We focus on examining the relative out-of-sample forecasting ability of the models
(SETAR-TGARCH and SETAR-THSV), which contain the introduction of regimes
based on thresholds in the mean equation and volatility equation, compared to the
GARCH model and SV model. For each model, we consider two cases: Gaussian and
t-Student measurement noise distribution. An important problem when evaluating
the predictive ability of volatility models is that the “true” underlying process is
not observable and thus a proxy must be defined for the unobservable volatility. To
attain our proposal, the proxy volatility measure and the loss function must also be
decided to ensure a correct ranking of models.
Our empirical application suggests the following results: when time series include
leverage effects on the mean, the introduction of threshold in the mean and variance
equations produces more accurate predictions. If the leverage in the mean is not
important, then the SVt is flexible enough to beat the threshold models.

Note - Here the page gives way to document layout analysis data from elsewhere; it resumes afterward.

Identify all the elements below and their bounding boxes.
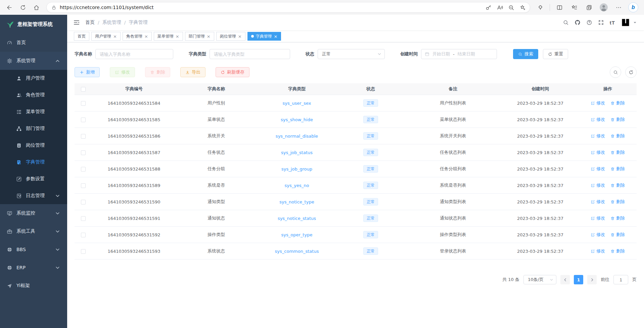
font-size-button[interactable]: tT <box>610 20 615 26</box>
date-range-input[interactable]: 开始日期 - 结束日期 <box>421 49 497 59</box>
tab-dict-management[interactable]: 字典管理 × <box>247 32 281 41</box>
row-checkbox[interactable] <box>81 183 86 188</box>
browser-menu-button[interactable] <box>612 2 625 13</box>
row-delete-button[interactable]: 删除 <box>610 199 625 205</box>
tab-menu-management[interactable]: 菜单管理 × <box>154 32 183 41</box>
sidebar-item-system-tools[interactable]: 系统工具 <box>0 222 67 240</box>
next-page-button[interactable] <box>587 275 597 284</box>
row-delete-button[interactable]: 删除 <box>610 166 625 172</box>
row-delete-button[interactable]: 删除 <box>610 215 625 221</box>
dict-type-link[interactable]: sys_common_status <box>275 249 319 254</box>
dict-name-input[interactable] <box>95 49 173 59</box>
select-all-checkbox[interactable] <box>81 87 86 92</box>
row-checkbox[interactable] <box>81 249 86 254</box>
row-edit-button[interactable]: 修改 <box>591 182 605 188</box>
row-edit-button[interactable]: 修改 <box>591 166 605 172</box>
refresh-cache-button[interactable]: 刷新缓存 <box>216 67 249 77</box>
dict-type-link[interactable]: sys_oper_type <box>281 232 313 237</box>
row-checkbox[interactable] <box>81 134 86 139</box>
sidebar-item-post-management[interactable]: 岗位管理 <box>0 137 67 154</box>
sidebar-item-home[interactable]: 首页 <box>0 34 67 52</box>
help-button[interactable] <box>586 19 592 26</box>
browser-home-button[interactable] <box>30 2 42 13</box>
row-delete-button[interactable]: 删除 <box>610 232 625 238</box>
sidebar-item-system-management[interactable]: 系统管理 <box>0 52 67 70</box>
search-button[interactable]: 搜索 <box>513 49 538 59</box>
sidebar-item-user-management[interactable]: 用户管理 <box>0 70 67 87</box>
tab-role-management[interactable]: 角色管理 × <box>123 32 152 41</box>
add-button[interactable]: 新增 <box>75 67 100 77</box>
zoom-out-button[interactable] <box>506 2 516 13</box>
prev-page-button[interactable] <box>560 275 570 284</box>
close-icon[interactable]: × <box>176 34 179 39</box>
browser-refresh-button[interactable] <box>17 2 29 13</box>
tab-home[interactable]: 首页 <box>74 32 89 41</box>
row-edit-button[interactable]: 修改 <box>591 133 605 139</box>
row-checkbox[interactable] <box>81 216 86 221</box>
edit-button[interactable]: 修改 <box>110 67 135 77</box>
row-edit-button[interactable]: 修改 <box>591 248 605 254</box>
sidebar-item-system-monitor[interactable]: 系统监控 <box>0 204 67 222</box>
favorites-button[interactable] <box>568 2 580 13</box>
copilot-button[interactable]: b <box>627 2 639 13</box>
sidebar-item-menu-management[interactable]: 菜单管理 <box>0 103 67 120</box>
dict-type-link[interactable]: sys_user_sex <box>283 101 311 106</box>
row-delete-button[interactable]: 删除 <box>610 133 625 139</box>
row-edit-button[interactable]: 修改 <box>591 199 605 205</box>
delete-button[interactable]: 删除 <box>145 67 170 77</box>
collections-button[interactable] <box>583 2 595 13</box>
row-checkbox[interactable] <box>81 233 86 237</box>
status-select[interactable]: 正常 <box>318 49 385 59</box>
sidebar-item-yi-framework[interactable]: Yi框架 <box>0 277 67 295</box>
export-button[interactable]: 导出 <box>180 67 205 77</box>
dict-type-link[interactable]: sys_notice_type <box>279 199 314 204</box>
page-1-button[interactable]: 1 <box>574 275 583 284</box>
row-edit-button[interactable]: 修改 <box>591 149 605 155</box>
address-bar[interactable]: https://ccnetcore.com:1101/system/dict <box>46 2 530 13</box>
browser-profile-button[interactable] <box>598 2 610 13</box>
row-delete-button[interactable]: 删除 <box>610 116 625 123</box>
toggle-search-button[interactable] <box>610 66 621 78</box>
password-button[interactable] <box>483 2 494 13</box>
close-icon[interactable]: × <box>207 34 211 39</box>
browser-essentials-button[interactable] <box>534 2 546 13</box>
row-checkbox[interactable] <box>81 200 86 204</box>
dict-type-link[interactable]: sys_job_status <box>281 150 313 155</box>
row-checkbox[interactable] <box>81 118 86 122</box>
browser-back-button[interactable] <box>3 2 15 13</box>
reset-button[interactable]: 重置 <box>543 49 568 59</box>
tab-department-management[interactable]: 部门管理 × <box>185 32 214 41</box>
close-icon[interactable]: × <box>144 34 148 39</box>
row-delete-button[interactable]: 删除 <box>610 149 625 155</box>
split-screen-button[interactable] <box>553 2 565 13</box>
sidebar-item-log-management[interactable]: 日志管理 <box>0 187 67 204</box>
row-edit-button[interactable]: 修改 <box>591 100 605 106</box>
row-delete-button[interactable]: 删除 <box>610 248 625 254</box>
breadcrumb-home[interactable]: 首页 <box>85 19 95 26</box>
sidebar-item-dict-management[interactable]: 字典管理 <box>0 154 67 171</box>
sidebar-item-bbs[interactable]: BBS <box>0 240 67 259</box>
dict-type-input[interactable] <box>210 49 290 59</box>
page-size-select[interactable]: 10条/页 <box>523 275 556 284</box>
row-checkbox[interactable] <box>81 167 86 172</box>
tab-post-management[interactable]: 岗位管理 × <box>216 32 245 41</box>
row-checkbox[interactable] <box>81 150 86 155</box>
url-text[interactable]: https://ccnetcore.com:1101/system/dict <box>60 5 479 10</box>
row-edit-button[interactable]: 修改 <box>591 116 605 123</box>
row-checkbox[interactable] <box>81 101 86 106</box>
fullscreen-button[interactable] <box>598 19 604 26</box>
dict-type-link[interactable]: sys_yes_no <box>285 183 309 188</box>
add-favorite-button[interactable] <box>517 2 528 13</box>
dict-type-link[interactable]: sys_normal_disable <box>276 134 318 139</box>
refresh-table-button[interactable] <box>625 66 637 78</box>
dict-type-link[interactable]: sys_notice_status <box>278 216 316 221</box>
close-icon[interactable]: × <box>274 34 278 39</box>
collapse-sidebar-button[interactable] <box>73 19 80 26</box>
row-delete-button[interactable]: 删除 <box>610 100 625 106</box>
read-aloud-button[interactable] <box>494 2 505 13</box>
close-icon[interactable]: × <box>113 34 117 39</box>
row-edit-button[interactable]: 修改 <box>591 215 605 221</box>
sidebar-item-role-management[interactable]: 角色管理 <box>0 87 67 103</box>
dict-type-link[interactable]: sys_show_hide <box>281 117 313 122</box>
user-avatar-button[interactable] <box>621 18 638 27</box>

Key words: Volatility, Threshold Models, Bayesian estimation
1 Aims and Background
Volatility is understood as a measure of the random component of a return time
series. Modelling and forecasting volatility is crucial in financial markets (option
pricing, risk management and portfolio management). Models that try to explain the
volatility of return series have become exceedingly complex in recent years. However,
volatility models are not merely theoretical constructs; the success of these models
depend on their capability to capture and predict the features of empirical data.
Many authors now focus their interest on the study of volatility forecasting (see
Patton [Pat05] and the references therein).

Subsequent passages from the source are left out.